Exercise aim – Within the material below, how many lines carry the word "nhiệt"? State only the number.

Input material –
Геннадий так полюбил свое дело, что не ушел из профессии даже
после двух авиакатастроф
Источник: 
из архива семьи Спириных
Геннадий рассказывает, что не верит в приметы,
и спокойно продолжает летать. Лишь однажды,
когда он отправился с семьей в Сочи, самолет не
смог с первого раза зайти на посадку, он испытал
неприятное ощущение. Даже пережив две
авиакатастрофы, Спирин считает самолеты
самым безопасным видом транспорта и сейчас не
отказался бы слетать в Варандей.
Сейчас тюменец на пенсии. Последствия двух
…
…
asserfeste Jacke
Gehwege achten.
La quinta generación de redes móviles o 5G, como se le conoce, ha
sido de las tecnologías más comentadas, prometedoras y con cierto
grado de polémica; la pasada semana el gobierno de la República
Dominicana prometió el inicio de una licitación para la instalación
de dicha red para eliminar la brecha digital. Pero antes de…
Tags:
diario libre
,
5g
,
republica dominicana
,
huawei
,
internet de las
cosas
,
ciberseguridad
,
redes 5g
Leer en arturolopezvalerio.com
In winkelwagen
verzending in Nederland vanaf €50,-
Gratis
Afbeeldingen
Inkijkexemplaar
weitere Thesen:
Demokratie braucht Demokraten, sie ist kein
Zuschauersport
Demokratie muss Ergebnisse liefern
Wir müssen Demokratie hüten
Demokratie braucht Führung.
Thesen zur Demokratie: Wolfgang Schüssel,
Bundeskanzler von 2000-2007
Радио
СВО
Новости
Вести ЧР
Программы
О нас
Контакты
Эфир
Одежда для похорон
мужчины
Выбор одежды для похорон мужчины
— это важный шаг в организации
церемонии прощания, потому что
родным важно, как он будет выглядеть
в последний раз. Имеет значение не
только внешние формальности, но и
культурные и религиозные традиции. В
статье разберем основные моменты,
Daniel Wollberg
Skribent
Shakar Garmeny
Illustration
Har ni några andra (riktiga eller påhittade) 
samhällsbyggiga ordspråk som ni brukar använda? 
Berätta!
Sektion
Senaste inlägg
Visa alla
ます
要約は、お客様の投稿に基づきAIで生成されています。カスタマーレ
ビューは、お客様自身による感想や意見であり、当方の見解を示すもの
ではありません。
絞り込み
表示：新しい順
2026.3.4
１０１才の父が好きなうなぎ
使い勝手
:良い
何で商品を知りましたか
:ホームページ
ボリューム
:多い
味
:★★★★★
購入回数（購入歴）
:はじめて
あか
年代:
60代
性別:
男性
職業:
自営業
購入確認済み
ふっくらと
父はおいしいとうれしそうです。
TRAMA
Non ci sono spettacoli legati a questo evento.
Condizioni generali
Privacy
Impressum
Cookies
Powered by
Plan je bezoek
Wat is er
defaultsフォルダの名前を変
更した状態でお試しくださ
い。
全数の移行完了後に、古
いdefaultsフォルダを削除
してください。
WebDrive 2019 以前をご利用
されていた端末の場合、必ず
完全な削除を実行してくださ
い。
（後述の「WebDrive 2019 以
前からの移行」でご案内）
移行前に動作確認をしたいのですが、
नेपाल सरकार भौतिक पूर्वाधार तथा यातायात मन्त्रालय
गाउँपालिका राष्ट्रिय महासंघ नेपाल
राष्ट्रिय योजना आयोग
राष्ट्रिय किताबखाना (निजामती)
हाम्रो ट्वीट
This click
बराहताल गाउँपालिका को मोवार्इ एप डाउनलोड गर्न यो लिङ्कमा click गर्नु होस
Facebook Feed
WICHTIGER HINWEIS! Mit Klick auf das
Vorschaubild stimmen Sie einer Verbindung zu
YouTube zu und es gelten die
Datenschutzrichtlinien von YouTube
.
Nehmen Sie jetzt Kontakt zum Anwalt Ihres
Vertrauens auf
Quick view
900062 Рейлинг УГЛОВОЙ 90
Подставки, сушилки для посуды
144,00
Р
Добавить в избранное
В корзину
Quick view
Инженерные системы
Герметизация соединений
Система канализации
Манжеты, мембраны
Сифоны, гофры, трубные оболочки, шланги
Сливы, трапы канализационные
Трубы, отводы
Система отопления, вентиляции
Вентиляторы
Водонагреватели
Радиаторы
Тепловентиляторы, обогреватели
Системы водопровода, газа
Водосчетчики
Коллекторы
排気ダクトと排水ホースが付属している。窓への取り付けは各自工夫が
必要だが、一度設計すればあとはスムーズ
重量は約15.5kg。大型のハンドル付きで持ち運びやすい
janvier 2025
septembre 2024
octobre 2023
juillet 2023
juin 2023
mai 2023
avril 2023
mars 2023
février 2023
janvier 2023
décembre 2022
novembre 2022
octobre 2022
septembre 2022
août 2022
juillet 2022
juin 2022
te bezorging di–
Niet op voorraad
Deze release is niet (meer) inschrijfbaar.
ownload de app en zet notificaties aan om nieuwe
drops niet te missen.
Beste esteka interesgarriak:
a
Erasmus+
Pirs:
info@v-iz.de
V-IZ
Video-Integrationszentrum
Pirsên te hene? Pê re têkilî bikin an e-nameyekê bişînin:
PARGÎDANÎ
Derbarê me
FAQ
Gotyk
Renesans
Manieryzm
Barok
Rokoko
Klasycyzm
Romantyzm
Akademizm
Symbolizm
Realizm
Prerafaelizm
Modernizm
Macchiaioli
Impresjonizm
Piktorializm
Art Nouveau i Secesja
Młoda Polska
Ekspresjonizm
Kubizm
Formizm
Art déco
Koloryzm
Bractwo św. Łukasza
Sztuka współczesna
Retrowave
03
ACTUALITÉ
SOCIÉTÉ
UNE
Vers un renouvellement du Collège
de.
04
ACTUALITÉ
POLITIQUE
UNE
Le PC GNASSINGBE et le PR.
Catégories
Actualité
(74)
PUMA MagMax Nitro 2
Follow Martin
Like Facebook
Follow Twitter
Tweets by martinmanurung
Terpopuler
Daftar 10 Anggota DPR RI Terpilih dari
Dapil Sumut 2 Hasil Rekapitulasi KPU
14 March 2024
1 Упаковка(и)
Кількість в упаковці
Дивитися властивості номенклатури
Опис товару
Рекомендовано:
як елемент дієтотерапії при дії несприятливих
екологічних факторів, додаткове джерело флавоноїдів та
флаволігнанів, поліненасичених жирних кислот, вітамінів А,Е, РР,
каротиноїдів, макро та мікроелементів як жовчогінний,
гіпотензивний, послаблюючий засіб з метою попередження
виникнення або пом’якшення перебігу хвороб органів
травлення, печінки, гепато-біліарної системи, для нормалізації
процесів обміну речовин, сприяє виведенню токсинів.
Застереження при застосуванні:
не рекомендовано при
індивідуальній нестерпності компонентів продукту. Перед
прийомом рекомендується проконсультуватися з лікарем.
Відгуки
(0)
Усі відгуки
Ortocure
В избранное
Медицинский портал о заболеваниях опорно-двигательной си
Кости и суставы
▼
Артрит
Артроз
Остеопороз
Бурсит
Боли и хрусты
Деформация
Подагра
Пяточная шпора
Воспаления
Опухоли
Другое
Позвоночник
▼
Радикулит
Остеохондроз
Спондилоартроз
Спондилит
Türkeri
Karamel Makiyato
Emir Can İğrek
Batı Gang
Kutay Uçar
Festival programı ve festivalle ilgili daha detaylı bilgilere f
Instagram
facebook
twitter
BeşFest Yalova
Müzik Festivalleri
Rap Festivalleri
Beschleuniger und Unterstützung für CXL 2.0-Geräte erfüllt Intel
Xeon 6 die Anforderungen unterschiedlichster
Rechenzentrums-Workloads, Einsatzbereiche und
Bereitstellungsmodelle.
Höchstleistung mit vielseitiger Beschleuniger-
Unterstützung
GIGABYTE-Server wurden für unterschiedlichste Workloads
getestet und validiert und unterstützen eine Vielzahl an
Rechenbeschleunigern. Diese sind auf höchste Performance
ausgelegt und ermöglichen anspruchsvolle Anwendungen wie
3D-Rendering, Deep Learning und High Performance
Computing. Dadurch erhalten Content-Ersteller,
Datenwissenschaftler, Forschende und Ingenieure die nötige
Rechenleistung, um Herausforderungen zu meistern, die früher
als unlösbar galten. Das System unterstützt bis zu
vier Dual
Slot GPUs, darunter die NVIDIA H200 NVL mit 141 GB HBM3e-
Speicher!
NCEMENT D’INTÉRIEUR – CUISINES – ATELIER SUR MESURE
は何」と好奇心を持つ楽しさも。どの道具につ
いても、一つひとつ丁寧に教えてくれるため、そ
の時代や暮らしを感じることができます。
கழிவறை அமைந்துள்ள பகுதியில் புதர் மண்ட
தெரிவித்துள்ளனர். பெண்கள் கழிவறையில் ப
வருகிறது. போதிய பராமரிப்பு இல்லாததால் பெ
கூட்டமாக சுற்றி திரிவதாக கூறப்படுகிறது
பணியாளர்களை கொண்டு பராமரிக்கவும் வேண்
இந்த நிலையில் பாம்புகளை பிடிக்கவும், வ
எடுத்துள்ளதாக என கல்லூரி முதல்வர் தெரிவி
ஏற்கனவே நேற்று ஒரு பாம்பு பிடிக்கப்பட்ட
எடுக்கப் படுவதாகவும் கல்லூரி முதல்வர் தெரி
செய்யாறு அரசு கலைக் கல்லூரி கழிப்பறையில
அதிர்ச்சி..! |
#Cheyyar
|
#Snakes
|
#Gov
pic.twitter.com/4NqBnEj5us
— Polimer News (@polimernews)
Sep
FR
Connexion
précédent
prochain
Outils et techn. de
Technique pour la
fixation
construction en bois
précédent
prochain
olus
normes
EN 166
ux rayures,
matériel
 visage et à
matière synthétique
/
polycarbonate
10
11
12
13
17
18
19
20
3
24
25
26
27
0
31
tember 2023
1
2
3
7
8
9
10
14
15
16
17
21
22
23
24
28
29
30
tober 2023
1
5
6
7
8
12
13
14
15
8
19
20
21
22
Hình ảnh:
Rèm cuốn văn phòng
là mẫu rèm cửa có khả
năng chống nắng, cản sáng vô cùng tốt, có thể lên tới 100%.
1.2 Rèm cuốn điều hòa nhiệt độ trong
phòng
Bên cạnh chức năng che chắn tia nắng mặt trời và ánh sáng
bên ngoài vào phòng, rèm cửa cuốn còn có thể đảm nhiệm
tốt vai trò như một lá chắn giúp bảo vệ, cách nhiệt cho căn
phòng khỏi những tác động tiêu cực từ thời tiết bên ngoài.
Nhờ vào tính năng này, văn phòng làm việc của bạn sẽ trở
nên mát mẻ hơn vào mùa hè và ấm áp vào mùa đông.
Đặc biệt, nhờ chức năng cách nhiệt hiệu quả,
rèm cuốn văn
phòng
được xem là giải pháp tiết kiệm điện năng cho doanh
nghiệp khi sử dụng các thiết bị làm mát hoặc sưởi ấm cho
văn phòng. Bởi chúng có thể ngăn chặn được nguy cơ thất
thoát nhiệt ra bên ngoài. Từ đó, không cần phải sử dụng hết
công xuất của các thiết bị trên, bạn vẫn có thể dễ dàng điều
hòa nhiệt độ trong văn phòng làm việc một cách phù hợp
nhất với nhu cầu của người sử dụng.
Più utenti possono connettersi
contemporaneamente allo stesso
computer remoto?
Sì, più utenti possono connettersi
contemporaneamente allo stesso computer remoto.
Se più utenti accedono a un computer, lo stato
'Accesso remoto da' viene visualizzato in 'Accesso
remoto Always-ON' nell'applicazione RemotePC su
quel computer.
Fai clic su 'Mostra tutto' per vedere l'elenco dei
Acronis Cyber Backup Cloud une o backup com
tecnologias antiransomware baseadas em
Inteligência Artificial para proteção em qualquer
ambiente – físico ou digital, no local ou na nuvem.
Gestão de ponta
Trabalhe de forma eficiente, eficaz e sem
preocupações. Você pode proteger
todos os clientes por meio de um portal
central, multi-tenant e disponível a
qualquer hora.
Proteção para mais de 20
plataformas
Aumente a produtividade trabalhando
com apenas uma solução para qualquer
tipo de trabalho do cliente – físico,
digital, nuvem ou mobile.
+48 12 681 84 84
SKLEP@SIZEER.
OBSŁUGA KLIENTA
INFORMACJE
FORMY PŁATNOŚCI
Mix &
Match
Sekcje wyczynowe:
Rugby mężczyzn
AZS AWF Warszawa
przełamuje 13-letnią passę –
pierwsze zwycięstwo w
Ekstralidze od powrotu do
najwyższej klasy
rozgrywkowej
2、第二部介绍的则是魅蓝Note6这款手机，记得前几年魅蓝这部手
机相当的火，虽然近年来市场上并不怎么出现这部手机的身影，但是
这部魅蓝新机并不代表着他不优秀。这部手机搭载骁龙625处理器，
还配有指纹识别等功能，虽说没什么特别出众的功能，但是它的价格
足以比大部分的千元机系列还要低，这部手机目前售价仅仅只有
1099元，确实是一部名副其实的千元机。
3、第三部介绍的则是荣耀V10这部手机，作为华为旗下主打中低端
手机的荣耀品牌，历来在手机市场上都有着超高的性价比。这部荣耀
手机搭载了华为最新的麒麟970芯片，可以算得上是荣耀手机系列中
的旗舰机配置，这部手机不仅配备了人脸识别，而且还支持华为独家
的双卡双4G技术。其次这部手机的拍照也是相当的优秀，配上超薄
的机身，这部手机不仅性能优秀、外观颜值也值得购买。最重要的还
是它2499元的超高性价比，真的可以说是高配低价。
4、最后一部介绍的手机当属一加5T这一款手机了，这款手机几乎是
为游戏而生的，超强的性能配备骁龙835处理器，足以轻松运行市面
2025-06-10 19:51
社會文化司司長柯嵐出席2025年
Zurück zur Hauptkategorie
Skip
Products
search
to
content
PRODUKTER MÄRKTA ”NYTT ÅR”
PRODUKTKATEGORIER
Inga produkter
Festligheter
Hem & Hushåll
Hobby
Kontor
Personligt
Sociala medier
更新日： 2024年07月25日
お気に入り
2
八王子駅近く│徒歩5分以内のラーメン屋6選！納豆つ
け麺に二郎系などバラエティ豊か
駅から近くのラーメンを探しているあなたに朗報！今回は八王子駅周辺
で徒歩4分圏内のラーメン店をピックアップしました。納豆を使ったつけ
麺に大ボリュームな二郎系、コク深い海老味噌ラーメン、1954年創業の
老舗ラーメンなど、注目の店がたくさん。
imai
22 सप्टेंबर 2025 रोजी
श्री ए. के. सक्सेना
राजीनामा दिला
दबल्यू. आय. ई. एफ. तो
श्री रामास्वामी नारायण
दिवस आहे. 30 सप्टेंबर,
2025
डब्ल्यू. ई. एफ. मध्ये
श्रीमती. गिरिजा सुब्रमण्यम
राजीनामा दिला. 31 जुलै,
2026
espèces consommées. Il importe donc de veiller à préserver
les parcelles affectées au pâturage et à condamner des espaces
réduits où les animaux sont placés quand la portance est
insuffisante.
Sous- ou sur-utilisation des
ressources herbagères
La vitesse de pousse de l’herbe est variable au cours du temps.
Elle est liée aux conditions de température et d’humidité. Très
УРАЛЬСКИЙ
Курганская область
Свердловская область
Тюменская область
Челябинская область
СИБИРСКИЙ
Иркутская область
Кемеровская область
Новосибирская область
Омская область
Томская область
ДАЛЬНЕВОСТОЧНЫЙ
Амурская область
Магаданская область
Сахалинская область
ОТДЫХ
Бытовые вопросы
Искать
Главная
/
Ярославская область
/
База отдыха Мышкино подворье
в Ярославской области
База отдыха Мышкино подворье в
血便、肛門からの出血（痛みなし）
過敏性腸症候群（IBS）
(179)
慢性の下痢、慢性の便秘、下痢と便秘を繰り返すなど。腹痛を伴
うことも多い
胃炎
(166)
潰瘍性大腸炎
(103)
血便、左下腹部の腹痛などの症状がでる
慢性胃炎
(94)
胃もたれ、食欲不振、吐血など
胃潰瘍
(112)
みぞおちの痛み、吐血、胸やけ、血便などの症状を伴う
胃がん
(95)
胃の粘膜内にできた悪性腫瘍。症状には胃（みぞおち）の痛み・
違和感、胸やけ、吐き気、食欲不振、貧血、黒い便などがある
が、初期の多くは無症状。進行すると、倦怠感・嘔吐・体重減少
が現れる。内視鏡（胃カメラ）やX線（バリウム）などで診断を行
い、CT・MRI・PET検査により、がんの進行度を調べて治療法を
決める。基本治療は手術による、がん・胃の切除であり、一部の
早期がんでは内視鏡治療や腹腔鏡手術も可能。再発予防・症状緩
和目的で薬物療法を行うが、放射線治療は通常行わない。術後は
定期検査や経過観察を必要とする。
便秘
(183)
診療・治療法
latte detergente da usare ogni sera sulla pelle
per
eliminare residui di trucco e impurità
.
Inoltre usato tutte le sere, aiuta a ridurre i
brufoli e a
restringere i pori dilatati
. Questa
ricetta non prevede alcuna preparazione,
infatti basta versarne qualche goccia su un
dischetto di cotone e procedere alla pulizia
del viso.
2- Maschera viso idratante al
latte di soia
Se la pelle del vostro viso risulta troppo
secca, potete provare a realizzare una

Response to the exercise – 5